Writing about the most recent developments in the case against two AIPAC lobbyists suspected of espionage, James Kirchick asks: “Will Steve Rosen’s attackers apologize?” He goes on to cite bloggers who have recently attacked Steve Rosen, one of the former-AIPAC lobbyists who will not be prosecuted by the government because he did nothing wrong. I think Kirchick knows very well that most of these bloggers would never do a shameful thing like apologize for accusing an innocent man of being guilty of the crime he did not commit (save Spencer Ackerman‘s “tendentious” apology).
But I did not think the response would be this. Matthew Yglesias, one of the original finger pointers, makes his position abundantly clear:
This is almost certainly the right decision.

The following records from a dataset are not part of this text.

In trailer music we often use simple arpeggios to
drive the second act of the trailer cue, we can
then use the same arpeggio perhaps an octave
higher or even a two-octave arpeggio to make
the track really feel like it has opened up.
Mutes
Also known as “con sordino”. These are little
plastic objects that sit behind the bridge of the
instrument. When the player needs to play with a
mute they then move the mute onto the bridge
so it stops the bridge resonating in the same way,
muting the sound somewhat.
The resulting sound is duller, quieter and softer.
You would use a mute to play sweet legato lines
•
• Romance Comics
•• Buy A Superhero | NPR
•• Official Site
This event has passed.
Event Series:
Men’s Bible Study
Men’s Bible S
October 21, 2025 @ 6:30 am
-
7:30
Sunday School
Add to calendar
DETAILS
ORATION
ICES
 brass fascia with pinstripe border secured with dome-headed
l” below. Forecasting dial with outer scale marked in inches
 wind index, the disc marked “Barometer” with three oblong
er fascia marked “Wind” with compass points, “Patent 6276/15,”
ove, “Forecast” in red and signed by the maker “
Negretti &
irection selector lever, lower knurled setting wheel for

I enjoyed AIPAC getting a black eye, and it wouldn’t be a bad thing if their dealings got somewhat more scrutiny, but the particulars of this case seem an awful lot like an effort to establish a dangerous precedent that can be used in the future against all manner of journalists.

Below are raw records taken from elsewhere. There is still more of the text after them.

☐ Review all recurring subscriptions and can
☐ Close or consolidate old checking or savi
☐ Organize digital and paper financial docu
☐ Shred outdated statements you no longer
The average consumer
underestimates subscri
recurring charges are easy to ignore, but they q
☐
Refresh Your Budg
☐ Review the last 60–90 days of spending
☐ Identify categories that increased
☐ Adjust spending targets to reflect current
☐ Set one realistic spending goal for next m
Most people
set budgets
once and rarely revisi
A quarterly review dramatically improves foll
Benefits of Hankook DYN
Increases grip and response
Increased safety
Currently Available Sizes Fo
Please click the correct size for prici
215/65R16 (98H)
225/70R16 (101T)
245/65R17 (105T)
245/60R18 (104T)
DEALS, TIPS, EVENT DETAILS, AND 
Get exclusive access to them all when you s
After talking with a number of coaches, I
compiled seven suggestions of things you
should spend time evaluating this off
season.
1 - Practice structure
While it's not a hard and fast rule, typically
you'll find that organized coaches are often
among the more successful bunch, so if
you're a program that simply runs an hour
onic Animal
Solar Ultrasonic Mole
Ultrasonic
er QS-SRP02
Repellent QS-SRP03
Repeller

Hmm. He’s right to think that a prosecution of this nature would have had dangerous implications for all journalists — himself included — yet he boasts that he “enjoyed” the injustice while it lasted and hopes for “somewhat more scrutiny” of the wronged party.
The two lobbyists did not break the law and it has been widely speculated that “the whole point of the exercise was obviously an attempt on the part of some people in the FBI to embarrass the pro-Israel lobby.” Simply because they worked for AIPAC, an organization that Yglesias does not like, they deserved a government-administered black eye?
It’s one thing to attack one’s political foe on merit. It’s quite another to relish an injustice. The day has come: a lefty blogger sides with a J. Edgar Hoover-like move by the FBI. One can only speculate that his reasons are as ignoble as the FBI’s.